Aktualności

Informacja

Strona znajduje się w archiwum.

Rowerem nad Morze Czarne

Data publikacji 12.08.2013

Rowerem na Ukrainę. Przez Rumunię i Mołdawię. 1756 przejechanych kilometrów, ponad 94 godziny w siodle. Komisarz Waldemar Nitychoruk, śledczy z komendy miejskiej, kolejny raz spędził urlop na rowerze. Tym razem wybrał się jednośladem aż nad Morze Czarne.

Przejście graniczne w Medyce, kierunek: Lwów. Pierwszy biwak w miejscowości Turka, stolicy ziemi bojkowskiej, na posesji u gościnnego gospodarza. Kolejne dwa dni spędzone na podziwianiu ukraińskiej strefy Karpat i biwakowanie „na dziko”, nad rzekami. A żeby nie było tak łatwo, przez miejscowości Mukaczewo, Hust, Sołotwyno jadą do przejścia granicznego z Rumunią.

Rowerzyści (komisarz podróżował z kolegą z Krakowa) nadkładają drogi i kierują się do miejscowości Sapanta.
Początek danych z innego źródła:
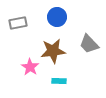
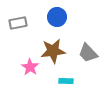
gray trapezoid: moved 1 px left, 9 px down
cyan rectangle: moved 7 px right
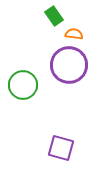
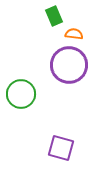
green rectangle: rotated 12 degrees clockwise
green circle: moved 2 px left, 9 px down
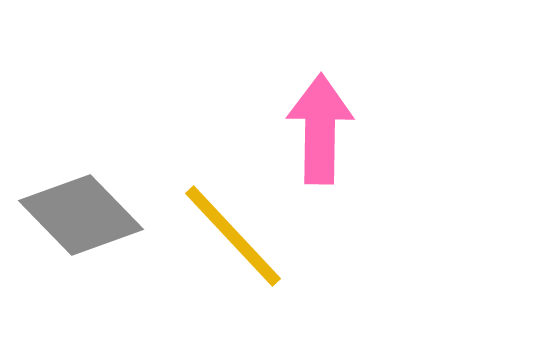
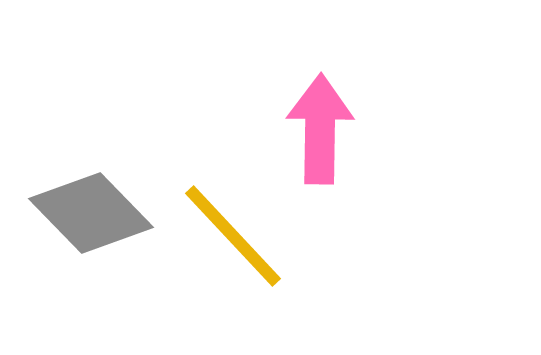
gray diamond: moved 10 px right, 2 px up
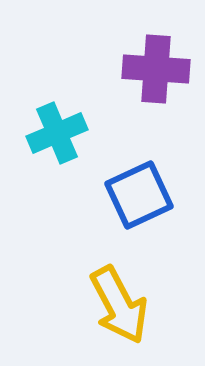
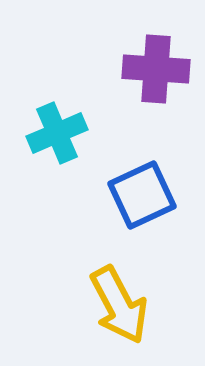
blue square: moved 3 px right
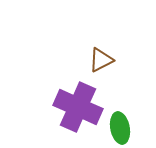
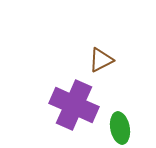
purple cross: moved 4 px left, 2 px up
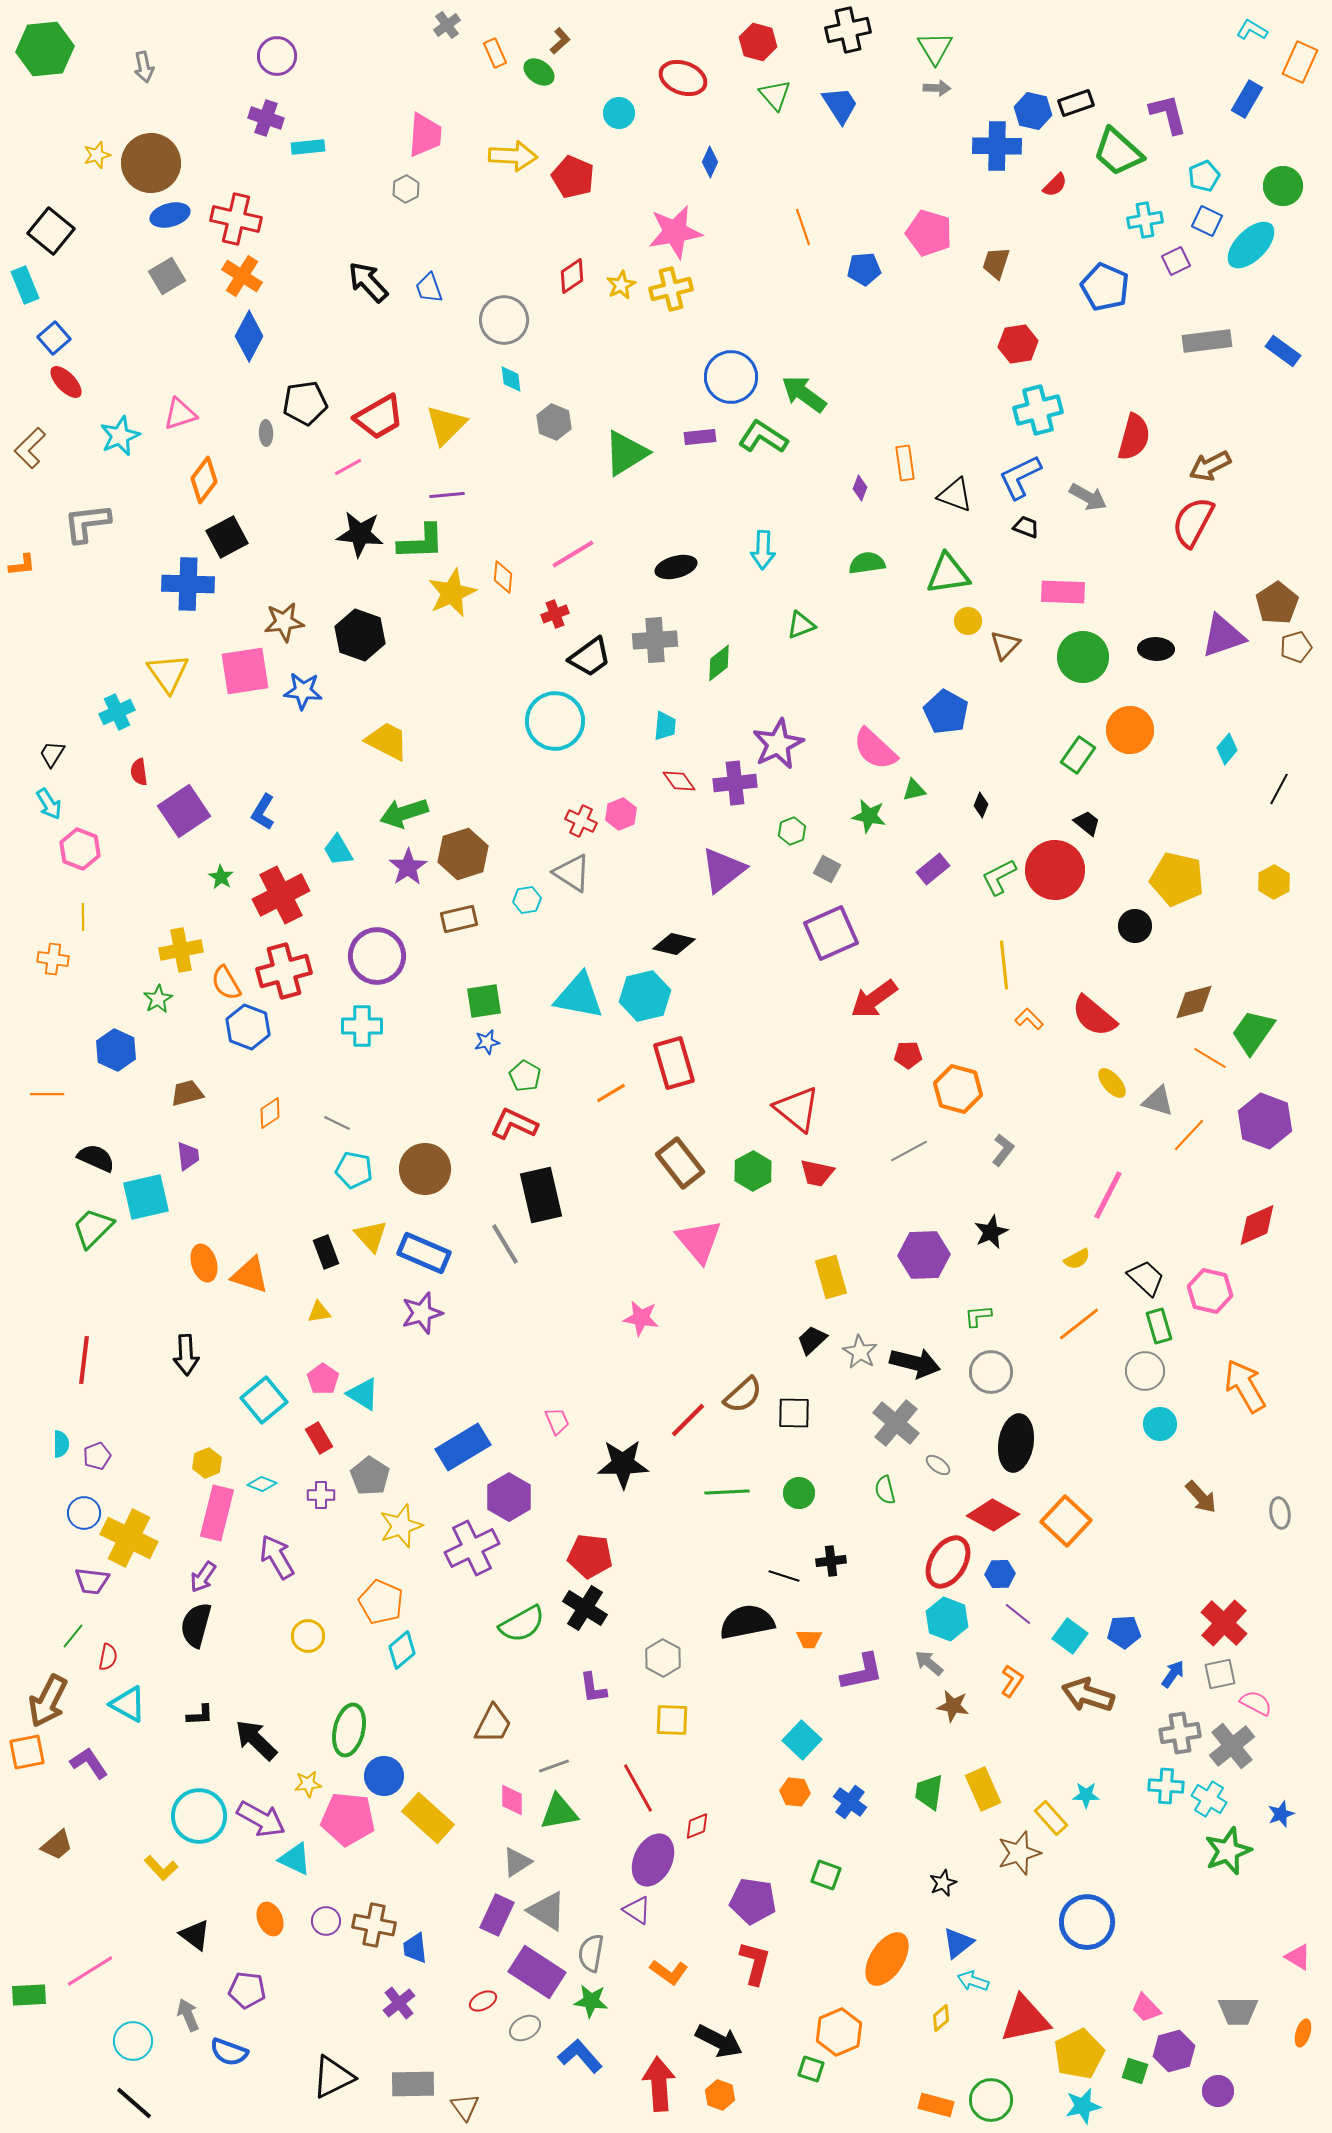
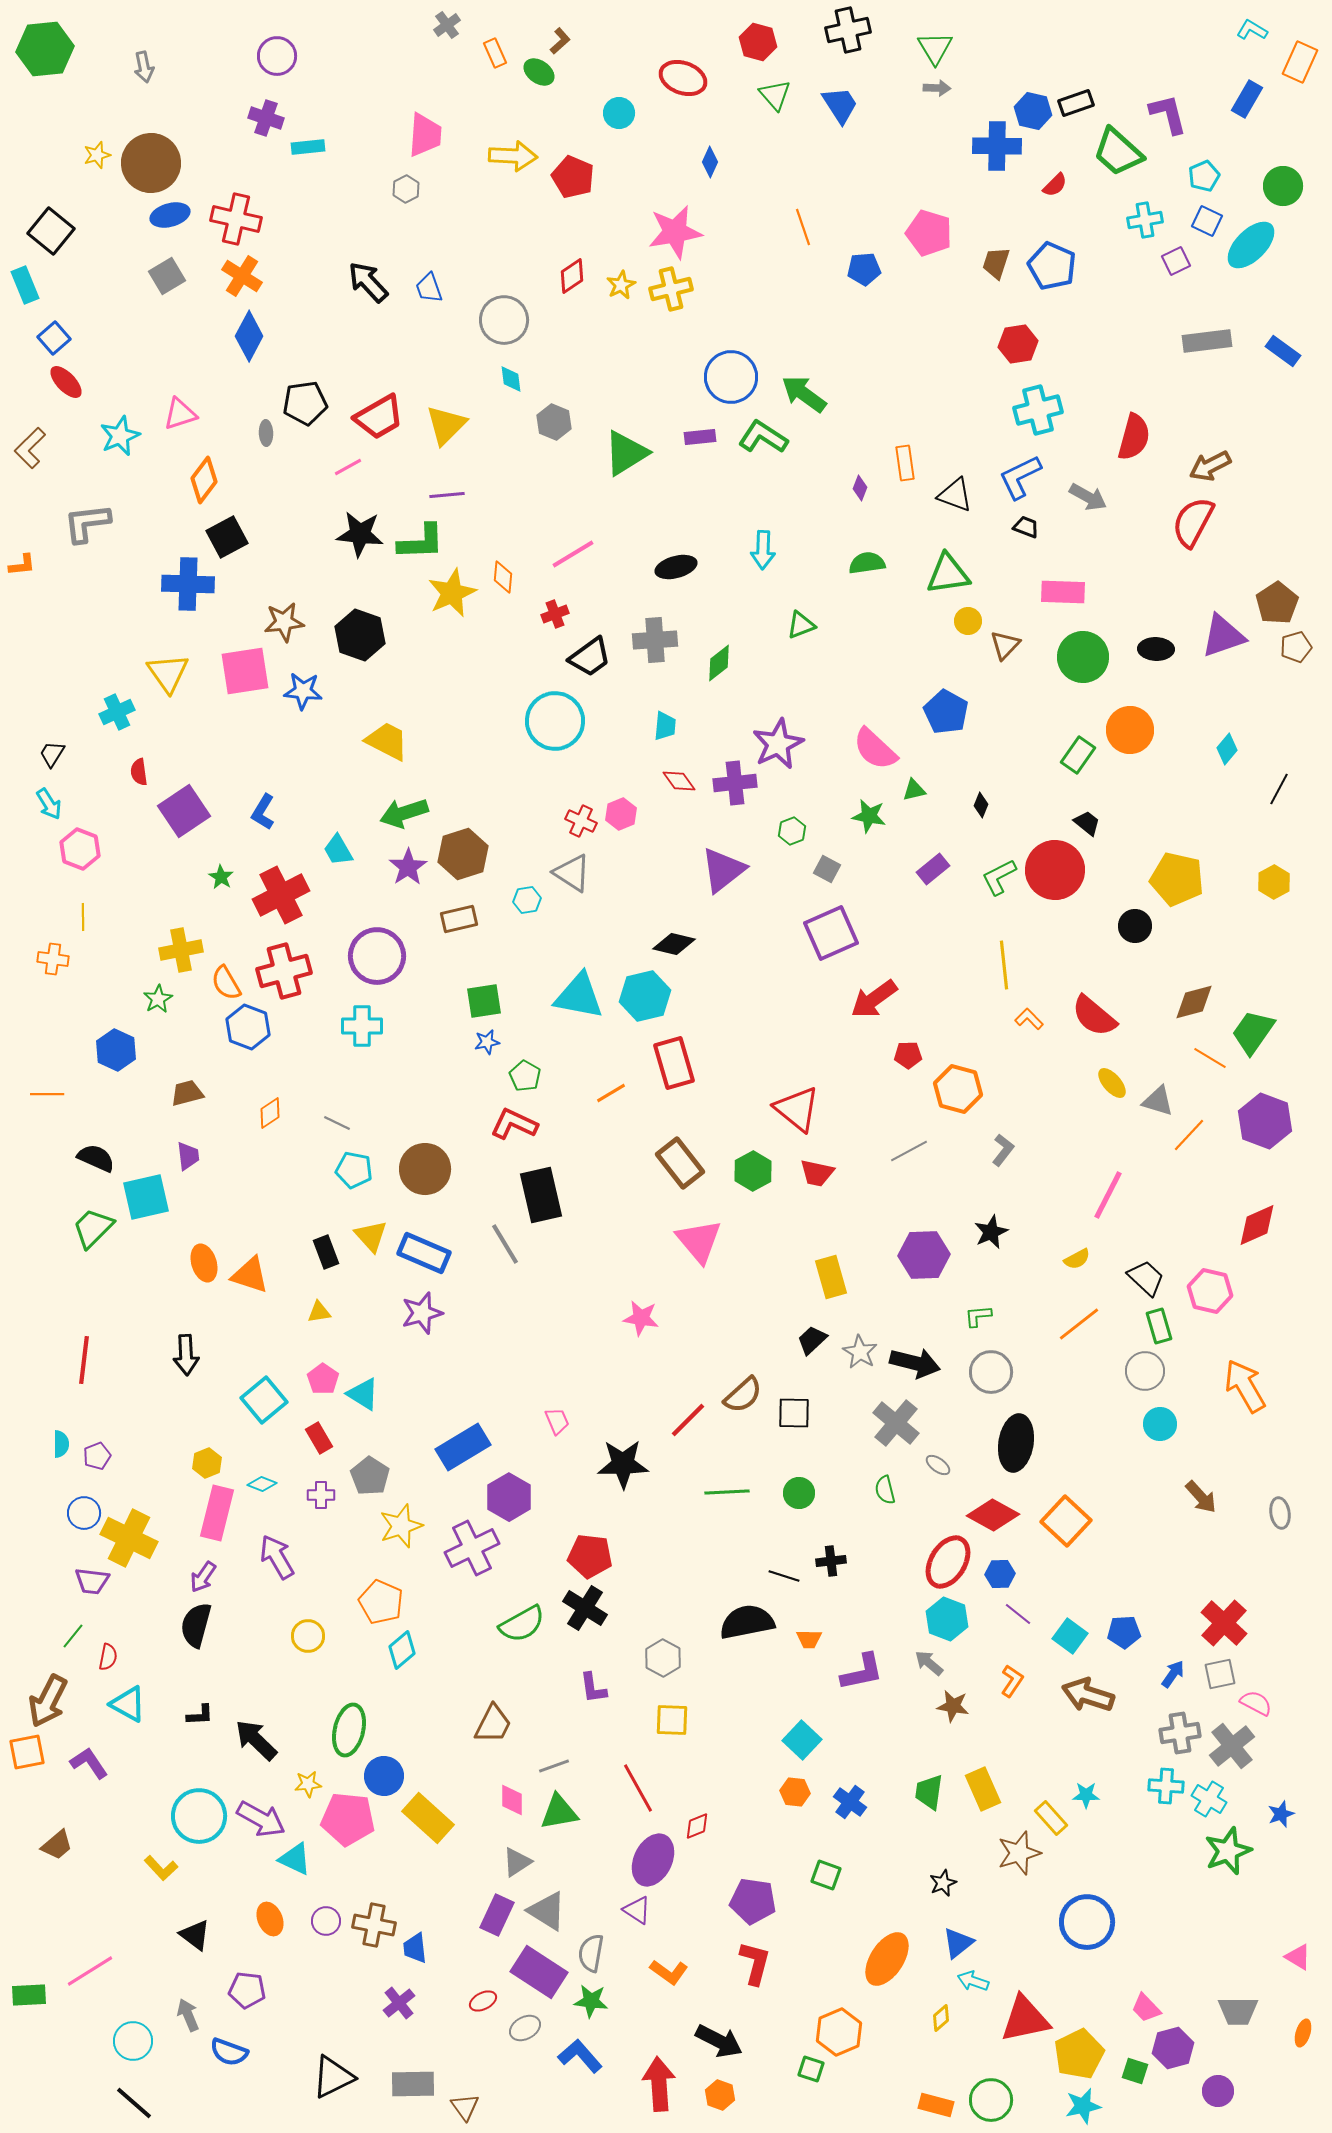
blue pentagon at (1105, 287): moved 53 px left, 21 px up
purple rectangle at (537, 1972): moved 2 px right
purple hexagon at (1174, 2051): moved 1 px left, 3 px up
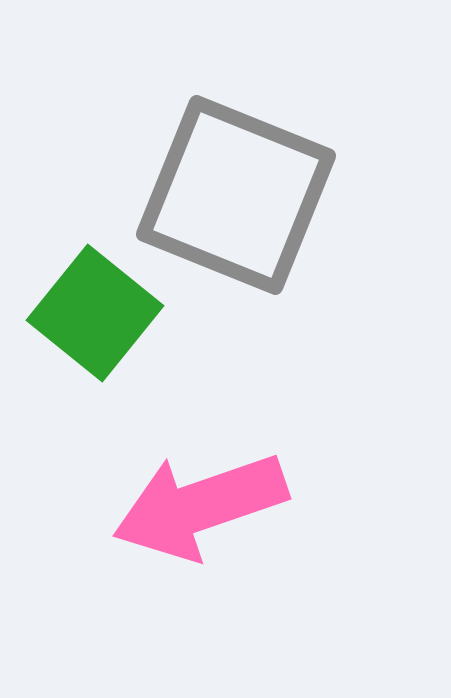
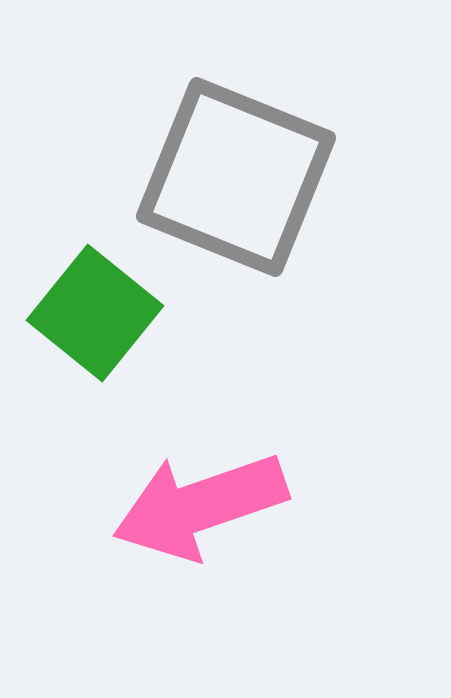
gray square: moved 18 px up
Warto zwiedzić, bo tu znajduje się tzw. wesoły cmentarz, jedna z większych atrakcji Rumunii. W tym kraju podróżni zwiedzają Maramuresz, słynny z drewnianej zabudowy, docierają do miejscowości Borsa, skąd rozpościera się widok na malownicze Góry Rodniańskie. Po ponad 20-kilometrowym podjeździe zdobywają przełęcz Prislop (1416 m. n. p. m). Potem zjazd złą nawierzchnią w dolinę rzeki Bystriti, która wita odmienną zabudową i krajobrazami. Docierają do miejsca, w którym poprzez spiętrzenie wód Bistriti powstał sztuczny zalew. Tu biwak wśród wędkarzy. Za miejscowością Bicaz docierają do słynnego wąwozu – kanionu wyrzeźbionego przez rzekę. Skalne urwiska sięgają tu blisko 400 metrów wysokości. Fantastyczne widoki, specyficzny mikroklimat, liczne serpentyny o zakrętach po 180 stopni.

Kolejny etap podróży to Mołdawia. Wzdłuż Prutu, przez małe wioski, pola uprawne i nieużytki, potem winnice i teren mocno pofałdowany. Docierają do Vulcanesti, gdzie znajdują nocleg. A następnego dnia zmierzają znów w stronę granicy ukraińskiej i przejeżdżają obok potężnego betonowego obelisku „Kołchoz imienia Ilicza”, po którym zostało tylko trochę rozwalających się budynków... Jadą w stronę miejscowości o egzotycznej nazwie Tatarbunary. Mijają rozległe uprawy. Krajobraz monotonny – kiedyś był tu step. Zaskakują duże odległości między miejscowościami, w jednym przypadku były to aż 34 kilometry.

W kolejnym dniu na horyzoncie rysuje się wreszcie sina kreska. Rowerzyści dojeżdżają do urwiska i u ich stóp, kilkadziesiąt metrów poniżej, rozpościera się wielka woda. Pod dwóch tygodniach walki z upałem, grawitacją, koszmarnymi drogami i własnymi słabościami dojechali nad Morze Czarne.